Basic Programming: Trees

Ranked #6,603 in Computers & Electronics, #128,476 overall

A Recursive Data Structure

After the array and the linked list are understood, trees make a good next step.

Trees are often the first non-list data structure that a programmer learns. This is partially because they build on the concept of linked boxes that is used in linked lists, making trees easier to learn.

Trees, especially in the form of Binary Search Trees and Balanced Binary Search Trees, are useful for organizing data -- which makes it easier (quicker) to find for specific elements.

Because other data structures, such as heaps, are based on trees, it is important to understand trees before you tackle those data structures.

Besides their usefulness as data structures, trees are a perfect time to learn (and apply) recursion. Recursion is a programming concept that involves nested calls to the same method, instead of a for or while loop. It is used frequently and effectively when dealing with trees.

What Is A Tree?

The General Tree

Trees are made of nodes. Each node holds one piece of data and several links.

On a diagram, the circles are nodes and the lines are links. The value (the data) is written inside the circle representing the node.

There are a number of vocabulary words related to trees -- it helps to remember that many of the words (parent, child, grandparent) are used similarly to the way they would be in a family tree.

Terms Relative to the Current Node

  • Parent
    Every node (except the root) has one parent. The parent of a node is one level closer to the root.
  • Child
    A node may have zero, one, or more children. The maximum number of children allowed depends on the type of tree.
  • Grandparent, Grandchild
    Defined analogous to parent and child.
  • Sibling
    Nodes that Share the same parent
  • Subtree
    A subtree is a tree within a tree; the root of a subtree is a node (not the root) of another tree. A subtree is a portion of that other tree.

Terms Relative to the Tree

  • Root
    This is the beginning of the tree; the only node without a parent. Usually, the root is draw at the top of a tree diagram.
  • Leaf
    A node without any children.
  • Interior Nodes
    Nodes that are neither leaves nor the root. These nodes are not on either edge; they are in between the root and the leaves.
  • Complete Tree
    In a complete tree, all the leaves are on one or two levels. There may only be empty spaces on the lowest level (the one farthest from the root). In the last level, all the leaves must be on the right and all the empty spaces must be on the left. There may be only one (non-leaf) node with less than the maximum number of children.

Terms for Distance

The Measurement of a Tree

The two main ways of measuring distance in a tree are Height and Depth.

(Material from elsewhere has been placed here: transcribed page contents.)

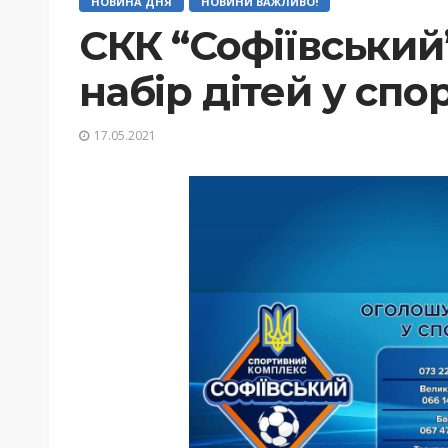
НОВИНА ДНЯ
НОВИНИ ВАЖЛИВО!
СКК “Софіївський
набір дітей у спор
17.05.2021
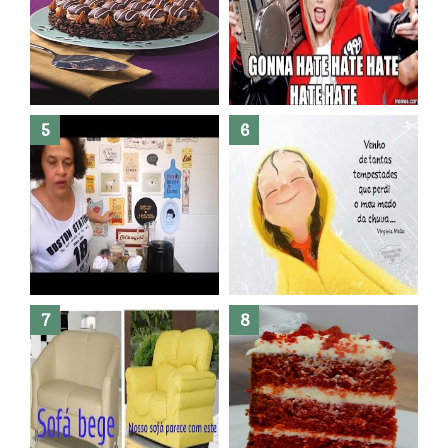
Banheiro novo por menos de
R$300,00 ?? E sem quebra
quebra ??( Editado)
Posso congelar bolo ??
Dez bolos pra fazer antes de
morrer !
Haters, como surgiram?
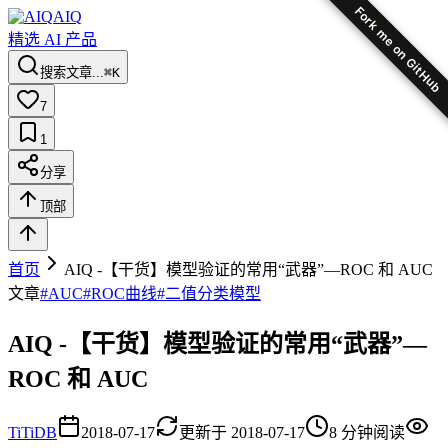
Fork me on GitHub
AIQ
精选 AI 产品
搜索文章...
⌘K
7
1
分享
顶部
首页
AIQ -【干货】模型验证的常用“武器”—ROC 和 AUC
文章
#
AUC
#
ROC曲线
#
二值分类模型
AIQ -【干货】模型验证的常用“武器”—
ROC 和 AUC
Ti
TiDB
2018-07-17
更新于
2018-07-17
8
分钟阅读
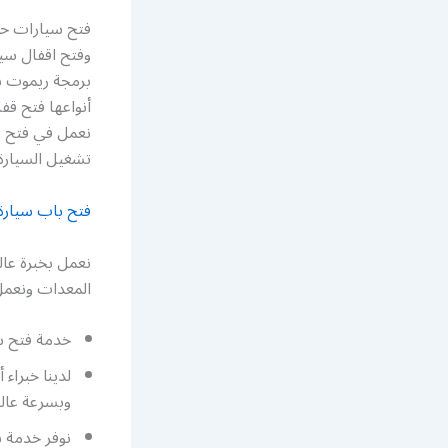
فتح سيارات حول
وفتح اقفال سي
برمجة ريموت س
أنواعها فتح قف
نعمل في فتح م
تشغيل السيارة
فتح باب سيارة 
نعمل بخبرة عال
المعدات ونعمل 
خدمة فتح سي
لدينا خبراء
وبسرعة عالي
نوفر خدمة ب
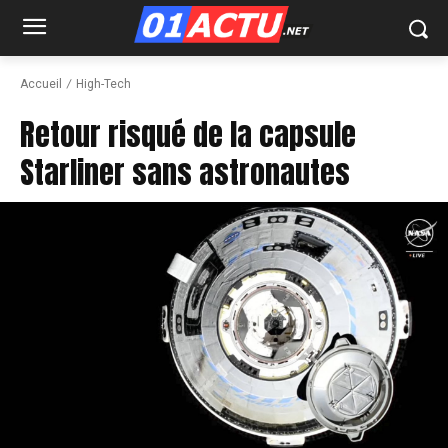
Accueil
High-Tech
Retour risqué de la capsule
Starliner sans astronautes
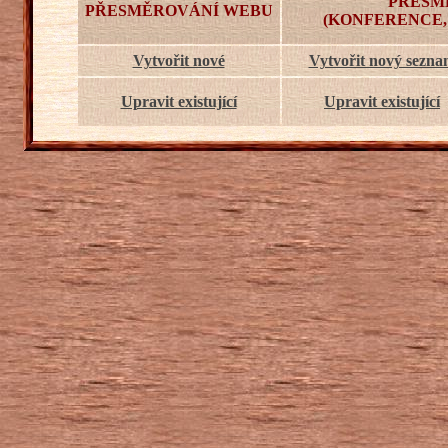
PŘESM
PŘESMĚROVÁNÍ WEBU
(KONFERENCE,
Vytvořit nové
Vytvořit nový sezn
Upravit existující
Upravit existující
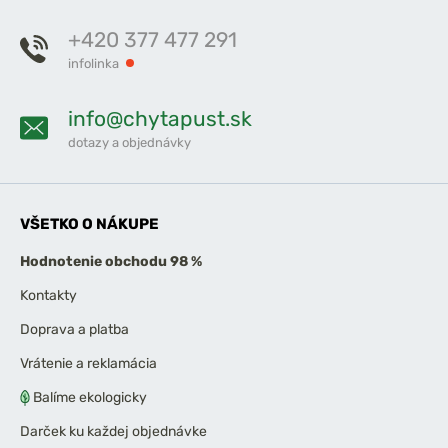
+420 377 477 291
infolinka
info@chytapust.sk
dotazy a objednávky
VŠETKO O NÁKUPE
Hodnotenie obchodu 98 %
Kontakty
Doprava a platba
Vrátenie a reklamácia
Balíme ekologicky
Darček ku každej objednávke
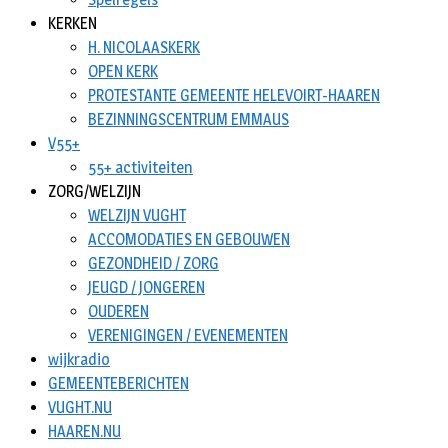
KERKEN
H. NICOLAASKERK
OPEN KERK
PROTESTANTE GEMEENTE HELEVOIRT-HAAREN
BEZINNINGSCENTRUM EMMAUS
V55+
55+ activiteiten
ZORG/WELZIJN
WELZIJN VUGHT
ACCOMODATIES EN GEBOUWEN
GEZONDHEID / ZORG
JEUGD / JONGEREN
OUDEREN
VERENIGINGEN / EVENEMENTEN
wijkradio
GEMEENTEBERICHTEN
VUGHT.NU
HAAREN.NU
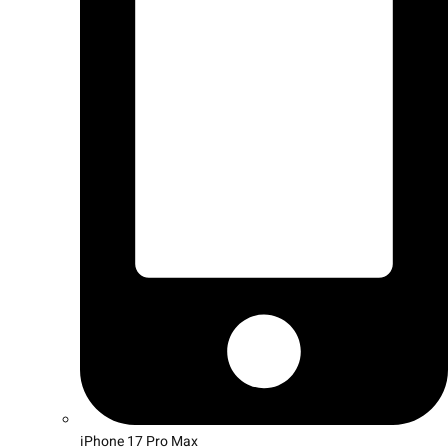
iPhone 17 Pro Max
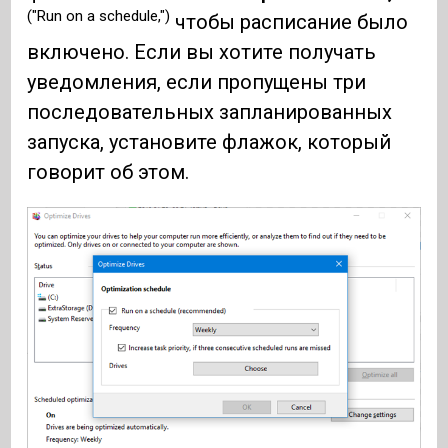
("Run on a schedule,")
чтобы расписание было
включено. Если вы хотите получать
уведомления, если пропущены три
последовательных запланированных
запуска, установите флажок, который
говорит об этом.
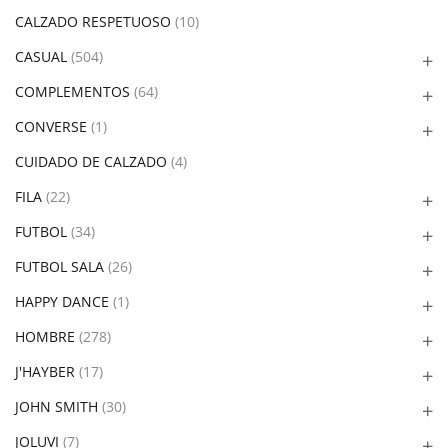
CALZADO RESPETUOSO
(10)
CASUAL
(504)
COMPLEMENTOS
(64)
CONVERSE
(1)
CUIDADO DE CALZADO
(4)
FILA
(22)
FUTBOL
(34)
FUTBOL SALA
(26)
HAPPY DANCE
(1)
HOMBRE
(278)
J'HAYBER
(17)
JOHN SMITH
(30)
JOLUVI
(7)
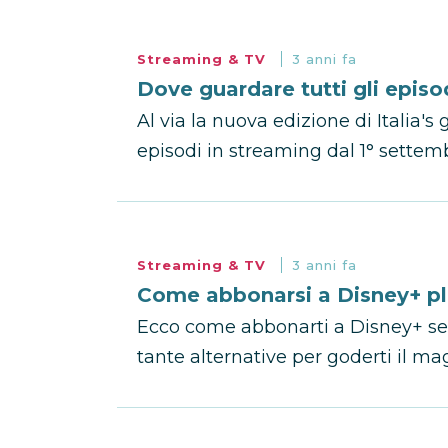
Streaming & TV
3 anni fa
Dove guardare tutti gli episod
Al via la nuova edizione di Italia's 
episodi in streaming dal 1° settem
Streaming & TV
3 anni fa
Come abbonarsi a Disney+ plu
Ecco come abbonarti a Disney+ senza
tante alternative per goderti il m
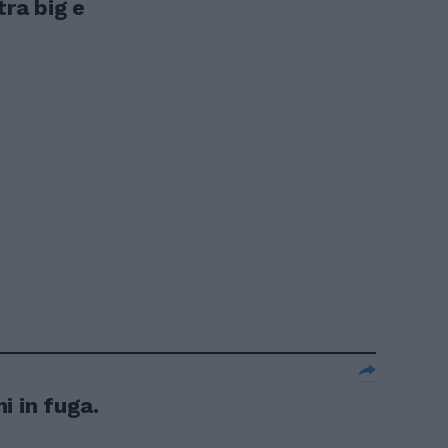
tra big e
i in fuga.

Depth: Distance From the Root

To determine the depth of a node, count the number of pointers it takes to travel from the root to the current node; that number is called the depth of the node. The root has a depth of zero. This does not make sense as a measurement for the entire tree; you cannot discuss the "depth of the tree".

Another Term:
A Level consists of all the nodes with a given depth. For example, the children of the root form the first level, Level 1.

Height: Distance From the Bottom/Leaves

All leaves have height one. For all other nodes, height is defined as the maximum of the heights of the their children, plus one. For example, if a node has 2 children, one of height 3 and the other of height 5, then the height of the node is 6.

The height of a tree is the height of it's root -- the greatest height in the tree. (Yes, I know that real, wooden trees have the roots at the bottom. It might help to think of computer science trees as being upside down -- we do draw the root at the top, after all.)

Binary Tree

The Most Common Tree

This is the standard type of tree -- when people talk about trees, this is what they probably mean.

In a binary tree, the nodes can have a maximum of 2 children. This is the rule that defines a binary tree as distinct from the general concept of a tree.

Order of Iteration

There are two general ways of iterating over (visiting all the nodes of) a tree. They are Breath-First and Depth-First.

Depth First

As the name implies, in a depth-first search you first move all the way down to a leaf (the bottom of the tree) then begin to move side ways.

There are three types of depth-first traversals:
  • In Order (Left-Root-Right)
    In an in order traversal, you first return the left child of the current node, then the current node, then the right child. When you return the left child, you are calling the traversal on it -- so the first node that actually gets returned is the far left root of the tree.
  • Pre-Order (Root-Left-Right)
    In a pre-order traversal, the first thing you return is the root. Then you return it's children -- the left, then the right. As in all the traversals, when you return a node, you are returning the result of it's traversal.
  • Post-Order (Left-Right-Root)
    In a post-order traversal, you return both children (left, then right) before the root. So, the first node in the tree to be returned is the far left leaf.


Notice: the left child is always returned prior to the right child. The naming of the traversals refers to when the root is returned.

Breath-First

In a breath-first traversal, you return the nodes by level, going left to right. You begin with the root, then the roots children (left, then right), then the root's grandchildren (from left to right), etc.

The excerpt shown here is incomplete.